本日はとくに気合が入った練習というわけでもないようで、途中で帰る人が三人。

最後は自分ともう一人斜面の人が道場に残った。

ずっとだるそうにしているし、なによりひょろっとした体躯の人だから、一人になって引くタイミングを見計らっているのだろうかと気遣いをしてみて、外で煙草を吸っていたのだが、どうやら人がいるとかいないとかそういうことは関係ないようで、自分の弓に集中して一向に引き納める気配がない。

体重で言えば60キロほどか、身長で言えば175センチとか、余程スキージャンプのほうが似合っている体形である。

例のキチキチ音をさせつつ離れをすぱっと出して的中を得るという斜面の人のアイドル的な引き方であったが、同時に練習を終わって、道場の片付けもして、着替えをしながら一緒に語らう機会に恵まれた。

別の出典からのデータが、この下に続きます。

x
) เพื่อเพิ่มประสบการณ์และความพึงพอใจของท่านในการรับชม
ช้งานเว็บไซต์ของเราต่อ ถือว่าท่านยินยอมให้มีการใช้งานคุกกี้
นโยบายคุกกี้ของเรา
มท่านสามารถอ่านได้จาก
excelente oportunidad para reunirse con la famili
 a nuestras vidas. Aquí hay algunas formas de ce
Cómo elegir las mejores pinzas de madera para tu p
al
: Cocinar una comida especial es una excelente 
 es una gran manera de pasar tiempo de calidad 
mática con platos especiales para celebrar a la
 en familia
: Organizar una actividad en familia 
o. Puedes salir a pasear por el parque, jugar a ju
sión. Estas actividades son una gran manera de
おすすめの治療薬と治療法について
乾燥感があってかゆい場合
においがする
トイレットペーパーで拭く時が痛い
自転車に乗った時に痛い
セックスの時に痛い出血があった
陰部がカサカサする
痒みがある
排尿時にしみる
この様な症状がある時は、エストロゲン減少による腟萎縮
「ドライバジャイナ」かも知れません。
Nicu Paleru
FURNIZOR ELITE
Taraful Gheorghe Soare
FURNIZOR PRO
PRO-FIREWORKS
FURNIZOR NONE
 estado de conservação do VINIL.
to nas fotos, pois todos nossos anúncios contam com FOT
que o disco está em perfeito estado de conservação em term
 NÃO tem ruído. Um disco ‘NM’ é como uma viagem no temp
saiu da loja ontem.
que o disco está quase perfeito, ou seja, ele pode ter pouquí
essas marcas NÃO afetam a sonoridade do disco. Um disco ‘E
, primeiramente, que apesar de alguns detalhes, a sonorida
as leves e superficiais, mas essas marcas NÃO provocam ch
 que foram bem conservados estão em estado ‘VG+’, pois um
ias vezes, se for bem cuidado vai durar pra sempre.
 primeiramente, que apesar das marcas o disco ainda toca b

そうしたらどうして、一日の最高射数が520本だという。

的中で人にかなわないことは多く、あまりにも多くあるが、射数で負けることが殆ど無い自分が、一日300射を誇っていたのを心から恥ずかしく思った。

彼の人は9時から夜の9時まで、一度に24本持って的に入るという。

疲れたら疲れたときなりの引き方もあり、かえってそのほうが的中が伸びるという。

その気持もわかっているつもりであるし、的中が伸びる、という表現がとても共感できたが、

なによりもそれだけ細身の人が自分よりも遥かに多い射数を納めていることに久しぶりに衝撃を受けた。

誰にでも弓において他人に負けないと思っていることはあるはずである。

ある人は会の粘りであり、ある人は手の内であり、ある人は弓の強さであり、ある人は弦音であり、

またある人は知識であり、ある人は体配であるだろう。

どれほどこの人には適わない、あるいはそもそもその人とおなじ土俵に立つ気はないという気持ちはあっても、自分と同じような弓を引いている人が自分を凌駕するところを見せた時は少なからぬ衝撃を受けるものである。

私の場合は射数で、いつかは千本でも一日で引けたらいいなと日和見主義的に思ってはいたが、

どうして、目の前に500余を引いた人がいるではないか。

そういう意味でエンジンがかかってきたと思う。

インドに行って価値観が変わる奴は隣町にいっても変わる奴というが、

ご多分に漏れず、私もまたその一人であるようだ。